Abstract
Casing deformation can be used as a direct indicator or measurement of reservoir geomechanical strain, such as may occur with
Vertical compaction accompanying pressure depletion of high-compressibility hydrocarbon reservoirs;
Vertical strain dilation due to stress arching;
Shear events associated with fault movement and reservoir bed boundary movement during subsidence;
Localized strain events such as pipe ovalization due to highly anisotropic loading or formation strain anisotropy; and
Pressure changes due to depletion of or injection into reservoirs.
Identifying and quantifying these events early can help an operator remedy a potentially damaging production scenario, apply the correct seismic transit time correction during time-lapse reservoir seismic monitoring, or monitor production, injection, and pass-through zones for pressure depletion effects.
We have installed, in an industry first, a high-resolution fiber-optic strain imaging system in a producing well.
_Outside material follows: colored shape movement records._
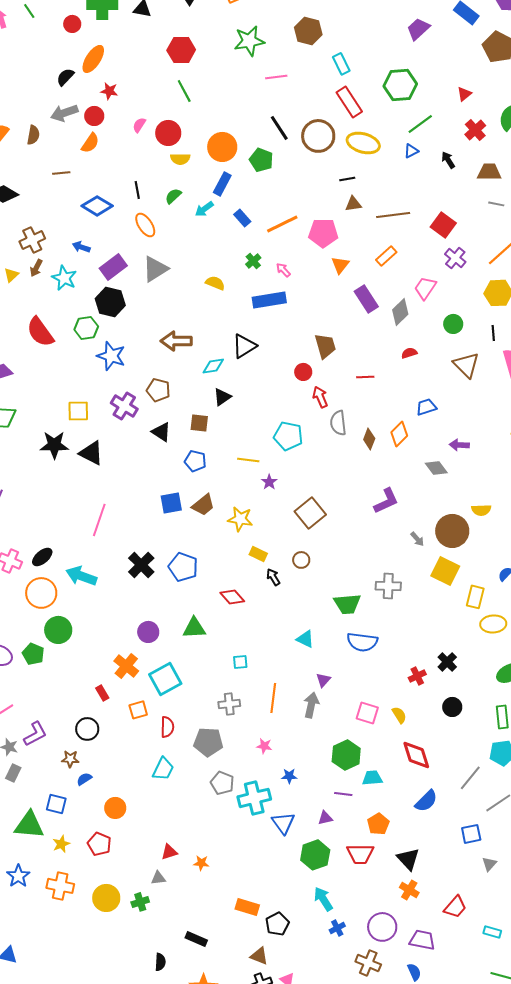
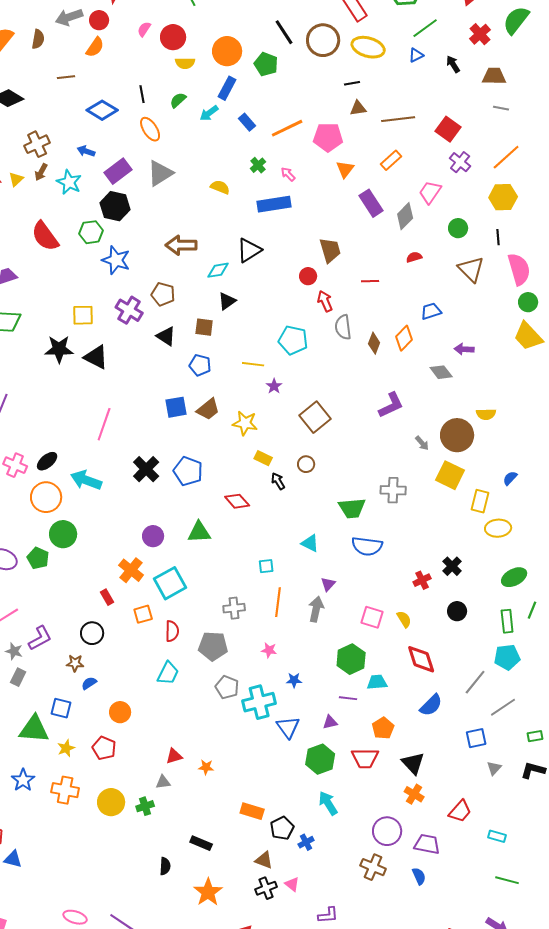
cyan square: (240, 662) -> (266, 566), moved
blue cross: (337, 928) -> (306, 842), moved

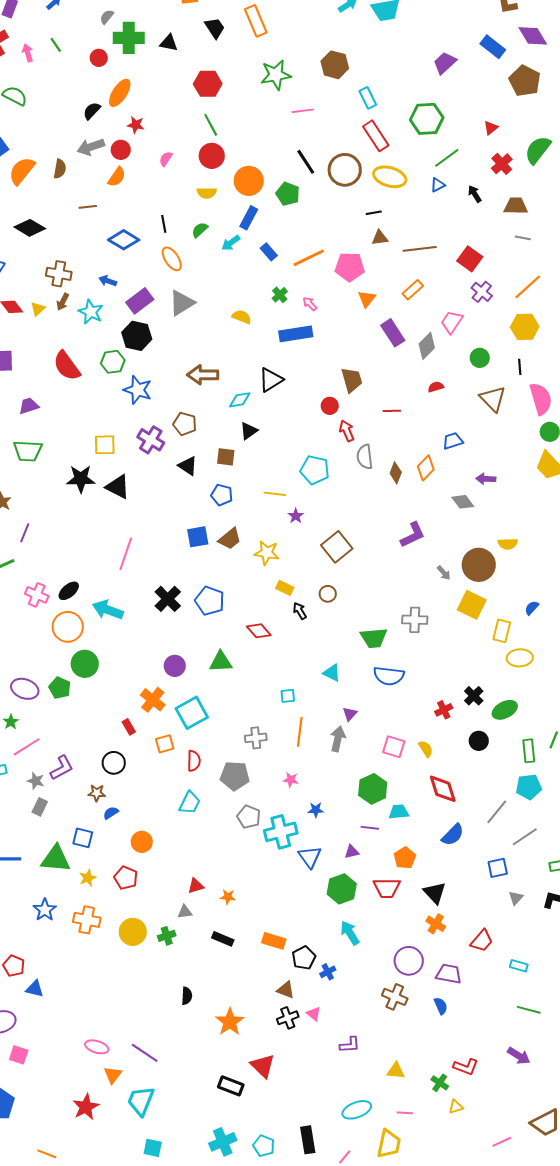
red circle: (173, 37) -> (212, 156), moved
brown cross: (37, 144) -> (59, 274), turned 35
green ellipse: (514, 577) -> (505, 710), moved
black rectangle: (201, 843) -> (223, 939), moved

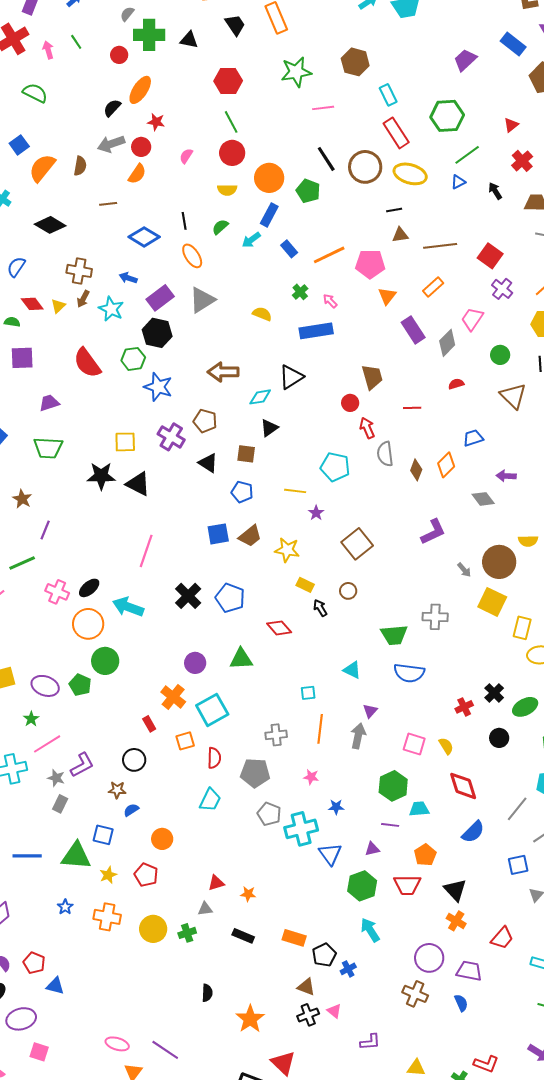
blue star: (45, 910) -> (65, 907), size x0.7

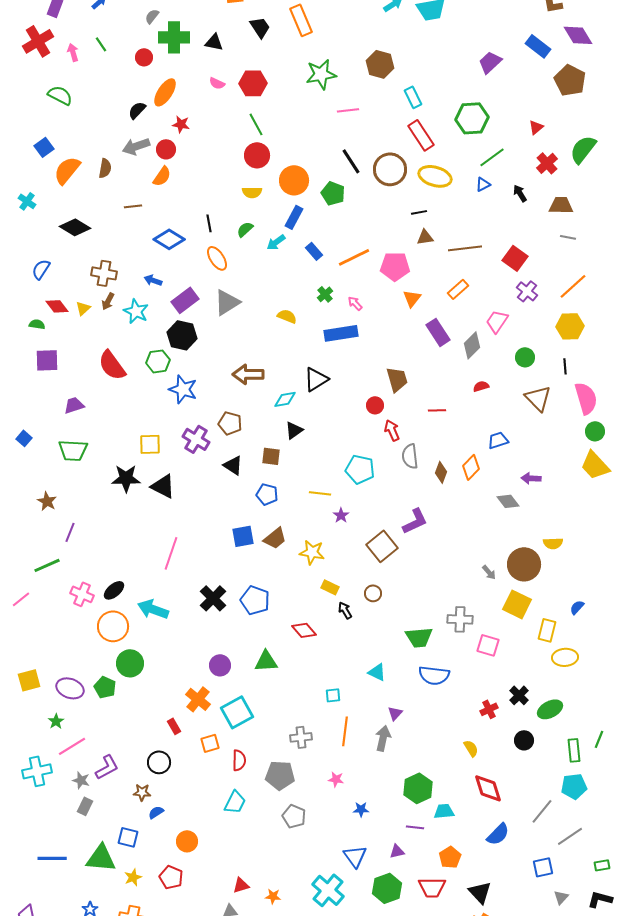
pink semicircle: (186, 156) -> (217, 83), moved, turned -98
purple L-shape: (433, 532) -> (415, 521), moved
pink square: (414, 744) -> (488, 645), moved
cyan cross: (301, 829) -> (328, 890), moved, turned -36

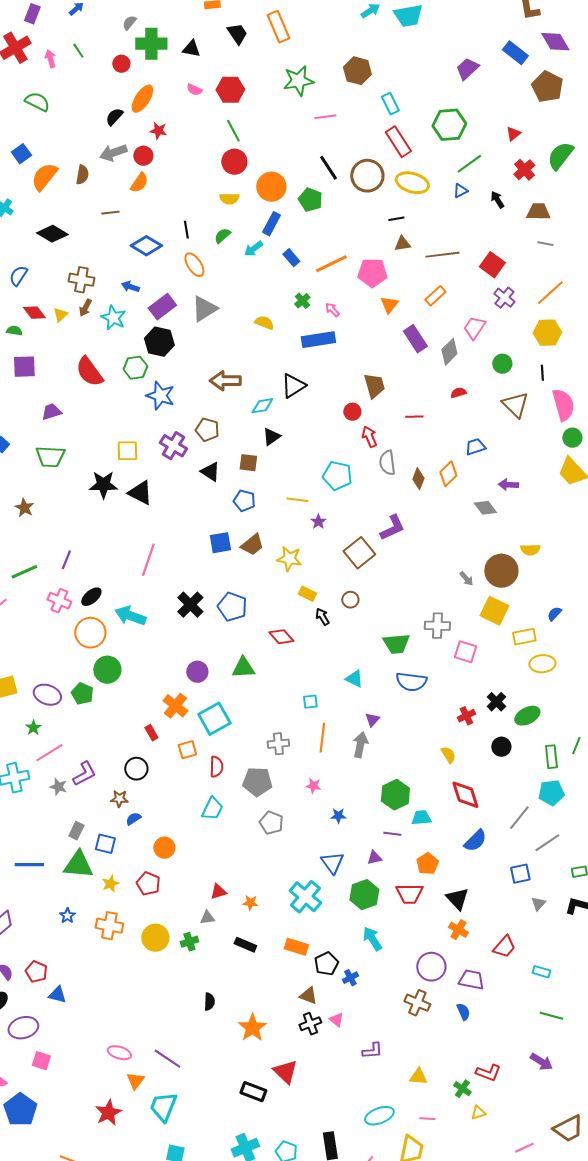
purple line: (70, 532) -> (66, 560), moved
yellow rectangle: (547, 630) -> (524, 637), turned 65
gray rectangle: (85, 806) -> (76, 831), moved

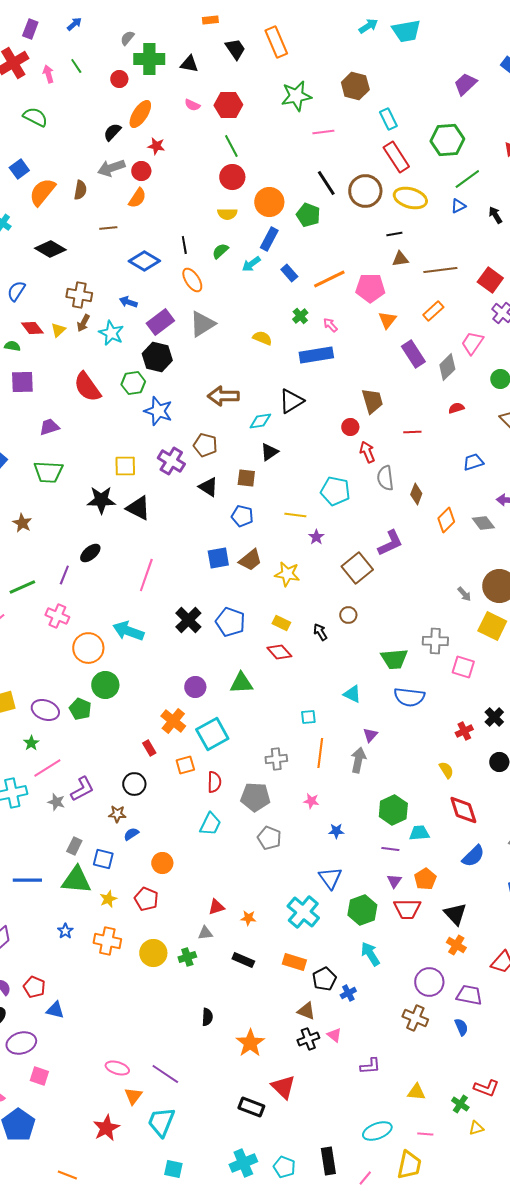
orange diamond: (448, 474) -> (446, 520), moved
yellow rectangle: (307, 594) -> (281, 623), moved
black ellipse: (91, 597) -> (90, 553), moved
purple triangle: (374, 858) -> (394, 881), moved, turned -42

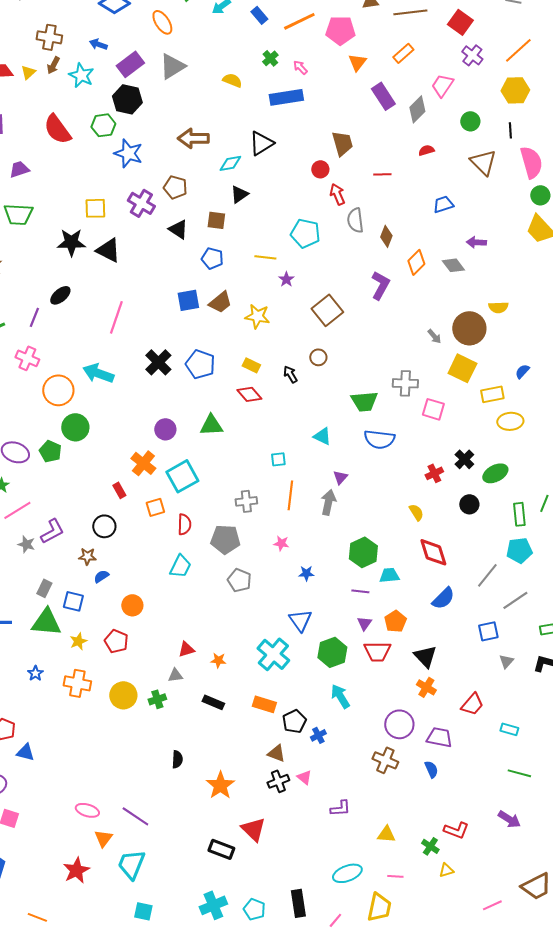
purple L-shape: (390, 543) -> (380, 285), moved, turned -36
The theoretical, experimental and early deployment test trial details of this technology were reported in SPE 109941, presented at the 2007 SPE ATCE. In this paper, we will report high-resolution strain monitoring results obtained on a set of casing joints which were instrumented with several thousand fiber-optic strain sensors, deployed as a single fiber cable in an onshore production well, installed using normal rig equipment. Of particular interest at this early stage in the well's life is the demonstration of the strain measurement resolution and sensitivity, as evidenced by our ability to monitor the differential pressure between the inside and outside of the casing while circulating prior to cementing, during the cementing operation and while the cement was curing. This monitoring yielded excellent results while cementing the instrumented intermediate casing string, as well as while cementing the production casing string. Cemented at a measured depth of 8000 feet in an unconventional gas well, the strain-instrumented casing joints in conjunction with a distributed temperature sensor and external pressure gauge have continued to provide strain, temperature and behind-casing pressure readings through the remainder of the well construction, completion, hydraulic fracturing and the current, early production operations some six months after initial installation.